← Back to project top Project Evolution

The v1.0 Milestone

The release of v1.0 marks a significant shift in how LLMs connect to the Windows desktop. We have condensed the surface, hardened the trust contract, and moved closer to meaning-first interaction.

graph LR
    subgraph v015["v0.15: Cluttered Surface"]
        A[65 Specialized Tools]
        B[Coordinate Guessing]
        C[Manual Perceptions]
    end

    subgraph v100["v1.0: Semantic Core"]
        D[28 Unified Dispatchers]
        E[World-Graph by Default]
        F[Auto-Perception Guards]
    end

    v015 --> v100

    classDef old fill:#fde2e2,stroke:#c0392b,color:#5c1f1f;
    classDef new fill:#e8f1ff,stroke:#3b6db3,color:#183257;
    class A,B,C old;
    class D,E,F new;
The shift

From implementation to intention.

In earlier versions, the agent had to reason about the implementation of the UI. v1.0 removes this friction, allowing the agent to focus on its goal.

Key Evolution: Semantic Condensation

Shrinking the surface (65 → 28 tools) for better LLM UX.

We have merged dozens of specialized functions into semantic dispatchers.

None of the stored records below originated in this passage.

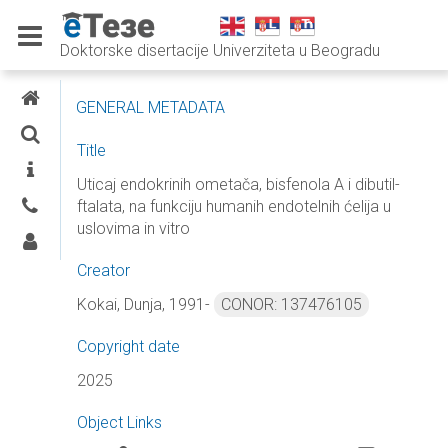
Doktorske disertacije Univerziteta u Beogradu
E-THESES
GENERAL METADATA
SEARCH
Title
INFORMATION
Uticaj endokrinih ometača, bisfenola A i dibutil-
ftalata, na funkciju humanih endotelnih ćelija u
CONTACTS
uslovima in vitro
LOG IN
Creator
Kokai, Dunja, 1991-
CONOR: 137476105
Copyright date
2025
Object Links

This is a major LLM UX improvement: by reducing "Tool Fatigue" and context bloat, we provide a cleaner, more intuitive interface for AI agents. This leads to more robust decision-making, fewer hallucinations, and a significantly lower token overhead for every interaction.

Dispatcher approach

keyboard, scroll, and browser_eval handle unified families of actions.

Reduced Fatigue

Fewer top-level choices mean fewer hallucinations and more precise tool selection.

Key Evolution: World-Graph Standardisation

Entity-based interaction by default.

Anti-Fukuwarai v2 (World-Graph) is now the primary surface. The agent no longer clicks coordinates; it acts on affordances discovered via semantic discovery.

desktop_discover

See the desktop as a collection of interactive entities, not just pixels.

desktop_act

Interact using short-lived, server-guarded leases.

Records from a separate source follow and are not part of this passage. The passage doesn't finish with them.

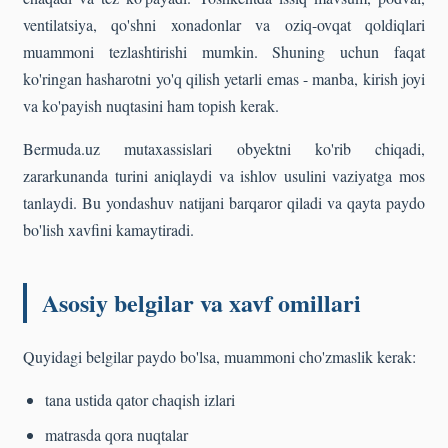
ventilatsiya, qo'shni xonadonlar va oziq-ovqat qoldiqlari
muammoni tezlashtirishi mumkin. Shuning uchun faqat
ko'ringan hasharotni yo'q qilish yetarli emas - manba, kirish joyi
va ko'payish nuqtasini ham topish kerak.
Bermuda.uz mutaxassislari obyektni ko'rib chiqadi,
zararkunanda turini aniqlaydi va ishlov usulini vaziyatga mos
tanlaydi. Bu yondashuv natijani barqaror qiladi va qayta paydo
bo'lish xavfini kamaytiradi.
Asosiy belgilar va xavf omillari
Quyidagi belgilar paydo bo'lsa, muammoni cho'zmaslik kerak:
tana ustida qator chaqish izlari
matrasda qora nuqtalar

Key Evolution: Auto-Perception

Enforcing the RPG contract.

Reactive Perception Graph (RPG) principles are now automated. The server monitors target identity and modal obstructions automatically, ensuring the agent's actions are grounded in current reality.

Operational Wins

Background Capabilities and Robustness.

v1.0 introduces background input injection (WM_CHAR), allowing agents to type and interact without stealing the foreground focus. This makes workflows smoother and more resilient to user interference.